Paul Van Assche, diaken en directeur van Het Diocesaan Pastoraal Centrum (DPC) in Mechelen is ervan overtuigd dat men zich in een identiteitscrisis bevindt. Hij bemerkt dat we als gelovigen vergeten wie we zijn en ook waar onze roeping ligt. Een verder gevolg van deze verloren identiteit is dat we niet langer stilstaan bij waar onze infrastructuur en middelen voor bedoeld zijn. Om dit tegen te gaan wenst Van Assche dat het DPC opnieuw getuigenis durft af te leggen van Gods aanwezigheid en de eigenheid van gelovigen terug in de verf zet. Dit vraagt om een dynamisch en open handelen, waarin we samen onderweg durven gaan op zoek naar een nieuwe horizon.
Vanuit deze bewogenheid werd het initiatief genomen voor een nieuw project: een studentenhuis waarin de zoektocht naar een gelovige identiteit centraal staat. Het zou een referentiekader moeten aanbieden, alsook een houvast om zichzelf te kunnen ontdekken.
Om dit project verder in te vullen reikte Van Assche uit naar gelijkgezinden. In samenwerking met zustergemeenschap Elia, de FIAT-vereniging, Thomas More en IJD – Jongerenpastoraal Vlaanderen kreeg het project meer vorm en uiteindelijk ook een naam: Studentenhuis Horizon.

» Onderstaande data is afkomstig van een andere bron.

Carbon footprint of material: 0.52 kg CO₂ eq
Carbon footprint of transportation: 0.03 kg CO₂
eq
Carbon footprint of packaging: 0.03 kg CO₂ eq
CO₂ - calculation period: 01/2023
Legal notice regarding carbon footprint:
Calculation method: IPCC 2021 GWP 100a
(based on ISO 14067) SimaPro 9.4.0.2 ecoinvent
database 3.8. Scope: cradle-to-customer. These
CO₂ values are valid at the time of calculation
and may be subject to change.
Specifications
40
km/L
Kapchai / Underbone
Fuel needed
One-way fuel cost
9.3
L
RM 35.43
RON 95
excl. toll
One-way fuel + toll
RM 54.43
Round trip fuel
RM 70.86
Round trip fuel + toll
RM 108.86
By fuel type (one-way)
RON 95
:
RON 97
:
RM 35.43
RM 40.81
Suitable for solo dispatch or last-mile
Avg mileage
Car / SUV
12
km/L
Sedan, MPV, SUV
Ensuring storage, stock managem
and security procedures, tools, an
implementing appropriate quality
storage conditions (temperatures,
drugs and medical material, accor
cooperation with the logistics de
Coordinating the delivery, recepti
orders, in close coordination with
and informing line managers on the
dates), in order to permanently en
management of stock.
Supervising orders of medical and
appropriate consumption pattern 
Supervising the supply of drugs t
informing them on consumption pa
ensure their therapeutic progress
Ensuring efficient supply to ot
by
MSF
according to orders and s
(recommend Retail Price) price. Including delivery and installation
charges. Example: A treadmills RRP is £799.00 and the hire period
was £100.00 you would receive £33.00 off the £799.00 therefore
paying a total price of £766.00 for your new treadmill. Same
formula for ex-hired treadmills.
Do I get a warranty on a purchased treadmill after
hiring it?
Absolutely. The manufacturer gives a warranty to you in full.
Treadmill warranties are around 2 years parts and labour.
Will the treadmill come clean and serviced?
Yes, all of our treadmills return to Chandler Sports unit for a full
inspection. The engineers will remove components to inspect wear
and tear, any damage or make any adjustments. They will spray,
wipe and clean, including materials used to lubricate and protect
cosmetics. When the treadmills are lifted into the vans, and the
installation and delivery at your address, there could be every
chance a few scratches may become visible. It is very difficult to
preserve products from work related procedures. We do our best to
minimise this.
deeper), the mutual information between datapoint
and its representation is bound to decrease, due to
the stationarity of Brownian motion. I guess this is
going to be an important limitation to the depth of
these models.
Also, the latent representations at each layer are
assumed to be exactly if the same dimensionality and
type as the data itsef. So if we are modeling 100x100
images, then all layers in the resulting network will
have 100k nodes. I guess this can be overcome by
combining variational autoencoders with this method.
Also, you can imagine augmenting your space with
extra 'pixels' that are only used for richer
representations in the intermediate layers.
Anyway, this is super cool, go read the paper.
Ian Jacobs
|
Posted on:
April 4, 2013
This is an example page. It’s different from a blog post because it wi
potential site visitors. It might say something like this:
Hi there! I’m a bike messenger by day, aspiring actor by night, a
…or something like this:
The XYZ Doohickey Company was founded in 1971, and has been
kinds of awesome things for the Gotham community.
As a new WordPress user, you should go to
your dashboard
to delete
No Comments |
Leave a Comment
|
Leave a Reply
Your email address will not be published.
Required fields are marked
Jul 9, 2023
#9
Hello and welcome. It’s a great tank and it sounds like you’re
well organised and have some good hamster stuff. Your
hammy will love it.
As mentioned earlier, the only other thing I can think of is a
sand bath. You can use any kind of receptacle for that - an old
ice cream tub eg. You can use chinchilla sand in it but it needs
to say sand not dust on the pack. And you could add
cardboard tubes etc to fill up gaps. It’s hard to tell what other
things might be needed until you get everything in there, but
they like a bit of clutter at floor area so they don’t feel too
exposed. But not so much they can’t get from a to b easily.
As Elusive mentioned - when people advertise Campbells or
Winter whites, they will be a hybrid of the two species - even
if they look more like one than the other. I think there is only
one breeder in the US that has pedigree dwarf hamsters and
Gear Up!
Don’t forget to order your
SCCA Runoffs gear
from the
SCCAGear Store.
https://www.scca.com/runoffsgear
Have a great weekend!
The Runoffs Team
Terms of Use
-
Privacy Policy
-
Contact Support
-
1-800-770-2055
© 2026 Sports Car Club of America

Het primaire uitgangspunt van Studentenhuis Horizon is om samen op weg te gaan met een kleine gemeenschap van jongeren en zo de eigen spiritualiteit verder te ontdekken. Belangrijk hierbij is dat er geen einddoel voor deze weg wordt vastgelegd. Het gezamenlijk op pad gaan is meer relevant dan waar het naartoe gaat. Paul Van Assche heeft drie pijlers vooropgesteld die als een leidraad doorheen het project zullen dienen. Als eerste is er gastvrijheid, het project staat open voor elke student, ongeacht waar deze zich op zijn geloofsweg bevindt. Ook internationale studenten zijn welkom. Gebedsmomenten dienen als tweede pijler. Studentenhuis Horizon stemt de traditionele liturgie af op de belevingswereld van jongeren zonder afbreuk te doen aan de mystieke dimensie van het gebeuren. Voor deze momenten zal er ook uitgebreid van muziek gebruik gemaakt worden. De laatste pijler is de gemeenschap zelf. Eénmaal per week komen de jongeren samen voor een gezamenlijke maaltijd, gevolgd door een gebedsmoment, een uitwisseling, een getuigenis of door zich dienstbaar op te stellen voor een sociaal project. Initieel wordt het aanbod van deze gemeenschappelijke avond voorzien door de werkgroep die het project heeft opgericht. Hierdoor worden de jongeren verzekerd van een uitgebreid aanbod, waarna ze in de volgende maanden mee zelf invulling geven aan de verdere avonden.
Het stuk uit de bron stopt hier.